In an experiment, a security firm deliberately "lost" 50 Android phones in certain cities
More than 40% of finders of the phones tried to access corporate e-mail, online banking
Avoid storing passwords in your mobile apps to protect your accounts from being hijacked
Notify your carrier if you've lost your cell phone so it can shut off the service
Editor’s Note: Amy Gahran writes about mobile tech for CNN.com. She is a San Francisco Bay Area writer and media consultant whose blog, Contentious.com, explores how people communicate in the online age.
Do you use a passcode to protect access to your smartphone? And if so, do you do that consistently? Every day, many smartphones get lost – and found, not always by their owners. What happens with those missing devices?
Security software provider Symantec recently conducted a test to answer that question. It deliberately “lost” 50 Android phones in Los Angeles, San Francisco, Washington, New York and Ottawa. These phones were loaded with identical apps, files and data – and none of them was secured by a passcode or swipe unlock pattern.
Symantec found that in the vast majority of cases – more than 95% – the people who found these missing cell phones tried to access personal or sensitive information, or services such as online banking or e-mail.
Being honest doesn’t mean people won’t snoop either. Even though about half of the finders made some attempt to return the lost phone (a contact e-mail and phone number for the “owner” was listed in the contacts app on each decoy phone), the vast majority of these people also tried to access data on the phone.
“We did get some nice e-mails from people who said they found the phone, sometimes expressing remorse for using it for a while,” said Kevin Haley, Symantec’s director of security response. “And some of them actually tried to arrange to return the phones. We weren’t trying to research people’s motives and guilt – that would be a project for a sociologist. But we did learn a lot about the kind of stuff people try to do with phones they find.”
On 72% of the lost phones, finders looked through stored photos. Attempts were made on 60% of the phones to access social media. More than 40% of finders tried to access corporate e-mail and online banking. Symantec also placed text files containing a list of passwords for services on the phone (57% of finders accessed those) and a fake list of employee salaries (accessed by 53% of finders).
Dubbed “Project Honeystick” (the name is an homage to the “honeypot” lure of attractive data or access often employed by cybersecurity practitioners), Haley emphasized this project was not trying to trap people who breached the privacy of others.
Symantec configured the fake apps to appear to have a stored user name and password, so all the finder would have to do was hit “login.” Two-thirds of phone finders tried to do this. When they got an error indicating that there was a technical problem accessing the service online, “many people then would look at the ‘passwords’ file planted on the phone and then would try again,” Haley said.
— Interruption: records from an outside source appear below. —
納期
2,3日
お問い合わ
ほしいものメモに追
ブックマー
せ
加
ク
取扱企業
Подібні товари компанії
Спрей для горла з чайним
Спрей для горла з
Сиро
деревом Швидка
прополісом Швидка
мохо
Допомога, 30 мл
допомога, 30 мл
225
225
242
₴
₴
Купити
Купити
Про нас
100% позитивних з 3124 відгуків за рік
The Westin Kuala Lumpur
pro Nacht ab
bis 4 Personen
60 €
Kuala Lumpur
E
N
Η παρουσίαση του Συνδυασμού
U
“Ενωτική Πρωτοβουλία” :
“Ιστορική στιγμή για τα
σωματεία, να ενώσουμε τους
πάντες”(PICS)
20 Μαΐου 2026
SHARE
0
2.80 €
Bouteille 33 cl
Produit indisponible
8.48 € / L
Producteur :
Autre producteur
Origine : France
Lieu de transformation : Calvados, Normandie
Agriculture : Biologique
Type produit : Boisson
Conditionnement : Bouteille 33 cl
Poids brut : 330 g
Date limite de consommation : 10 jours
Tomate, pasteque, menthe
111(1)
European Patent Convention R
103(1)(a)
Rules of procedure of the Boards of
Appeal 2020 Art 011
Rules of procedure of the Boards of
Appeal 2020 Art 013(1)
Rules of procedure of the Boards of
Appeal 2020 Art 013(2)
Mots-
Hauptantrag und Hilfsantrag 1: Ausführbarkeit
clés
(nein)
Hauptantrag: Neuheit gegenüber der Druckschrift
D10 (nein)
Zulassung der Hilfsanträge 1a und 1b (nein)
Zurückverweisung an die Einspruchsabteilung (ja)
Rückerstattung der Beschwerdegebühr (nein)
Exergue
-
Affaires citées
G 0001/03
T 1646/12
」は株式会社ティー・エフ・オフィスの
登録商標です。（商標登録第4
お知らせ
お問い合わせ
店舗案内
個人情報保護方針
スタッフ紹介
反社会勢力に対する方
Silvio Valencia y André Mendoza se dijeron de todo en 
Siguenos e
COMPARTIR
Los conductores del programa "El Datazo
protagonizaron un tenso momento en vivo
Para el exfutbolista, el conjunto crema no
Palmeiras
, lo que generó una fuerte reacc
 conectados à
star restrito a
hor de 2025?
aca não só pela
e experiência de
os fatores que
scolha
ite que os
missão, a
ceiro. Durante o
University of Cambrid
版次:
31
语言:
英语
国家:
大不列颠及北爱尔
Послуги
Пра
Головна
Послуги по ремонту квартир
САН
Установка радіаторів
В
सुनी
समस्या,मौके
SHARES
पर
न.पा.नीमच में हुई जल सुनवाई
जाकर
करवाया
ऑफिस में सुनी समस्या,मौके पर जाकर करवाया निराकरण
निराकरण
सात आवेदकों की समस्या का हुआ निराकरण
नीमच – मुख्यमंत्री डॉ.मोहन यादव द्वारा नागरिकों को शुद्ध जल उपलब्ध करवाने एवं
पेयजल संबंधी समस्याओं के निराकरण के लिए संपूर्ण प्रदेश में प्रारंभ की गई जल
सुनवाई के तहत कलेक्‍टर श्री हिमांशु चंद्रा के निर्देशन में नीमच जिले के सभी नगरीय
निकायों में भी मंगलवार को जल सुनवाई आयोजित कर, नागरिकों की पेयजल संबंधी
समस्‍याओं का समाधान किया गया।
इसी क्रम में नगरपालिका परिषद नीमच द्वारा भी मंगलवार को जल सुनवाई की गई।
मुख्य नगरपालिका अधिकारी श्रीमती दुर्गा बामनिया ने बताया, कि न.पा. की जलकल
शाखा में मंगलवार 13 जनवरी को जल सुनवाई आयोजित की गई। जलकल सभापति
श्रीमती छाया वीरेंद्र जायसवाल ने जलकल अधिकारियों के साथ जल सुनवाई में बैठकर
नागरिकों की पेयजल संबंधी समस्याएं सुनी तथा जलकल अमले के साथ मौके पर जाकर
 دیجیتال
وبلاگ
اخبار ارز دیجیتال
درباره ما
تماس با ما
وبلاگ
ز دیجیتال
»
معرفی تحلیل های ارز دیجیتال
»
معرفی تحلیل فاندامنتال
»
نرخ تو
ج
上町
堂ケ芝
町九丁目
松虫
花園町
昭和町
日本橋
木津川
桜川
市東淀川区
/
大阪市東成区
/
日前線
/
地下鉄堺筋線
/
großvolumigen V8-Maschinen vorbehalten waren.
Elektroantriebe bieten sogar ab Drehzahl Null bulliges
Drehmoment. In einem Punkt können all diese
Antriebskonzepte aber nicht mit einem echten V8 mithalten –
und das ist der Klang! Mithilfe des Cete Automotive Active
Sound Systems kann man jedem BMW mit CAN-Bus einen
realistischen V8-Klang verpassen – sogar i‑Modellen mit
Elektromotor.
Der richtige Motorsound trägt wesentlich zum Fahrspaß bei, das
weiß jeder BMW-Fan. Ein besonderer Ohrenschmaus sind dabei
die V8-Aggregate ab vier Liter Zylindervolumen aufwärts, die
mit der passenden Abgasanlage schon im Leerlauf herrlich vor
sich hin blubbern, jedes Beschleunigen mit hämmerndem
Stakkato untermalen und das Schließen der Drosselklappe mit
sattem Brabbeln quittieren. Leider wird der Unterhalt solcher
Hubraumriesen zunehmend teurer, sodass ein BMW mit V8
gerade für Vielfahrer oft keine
Obviously, Symantec has a stake in this problem. The company wants to sell mobile security software (which it offers for businesses and also for consumers under the Norton brand). And software from this and other vendors (such as Lookout Mobile Security and McAfee) can help users track the location of a lost phone and remotely lock it or wipe the data.
Haley noted that Symantec software was not installed on the decoy phones, and it was not used to track snooping and access activities by finders of the lost phones.
But even if you decide not to buy and install mobile security software, there are some basic steps you can take in advance to protect your phone.
First, set a passcode or swipe pattern to lock your smartphone and keep it on there. It’s tempting to disable the passcode if you’re at your home or office, where you might be alone or only around people you trust – but it’s too easy to forget to re-enable the passcode when you’re heading out the door.
Also, you could avoid storing passwords in your mobile apps. But that makes it tempting to use the same password for several services – a significant security risk not just for your phone but online in general. You might try a password management service such as 1Password or KeePass – just be aware that these services can get hacked.
If you don’t take these precautions and end up losing your phone, it’s a good idea to find a computer quickly and log on to your e-mail, online banking and other services that you access from your phone and change your passwords. Whoever has your phone could change your passwords and hijack your accounts.
If you can’t find your phone, you might want to notify your carrier that it’s been lost, to shut down the service until you can get another phone. People who find or acquire your phone may use it to make a lot of international phone calls, running up your bill.
This happened to a friend of mine – when she reported her lost smartphone, AT&T found that over two days it had been used to place dozens of lengthy calls to Yemen. (Fortunately it waived the bill; she didn’t have to pay for those calls.)
Losing your phone isn’t the only risk to the data it contains. Some police departments are warning citizens that smartphone thefts are a growing trend. Often muggers or snatch-and-run phone thieves just try to sell stolen phones for cash – but the people who buy them may try to access your data or services.
The opinions expressed in this post are solely those of Amy Gahran.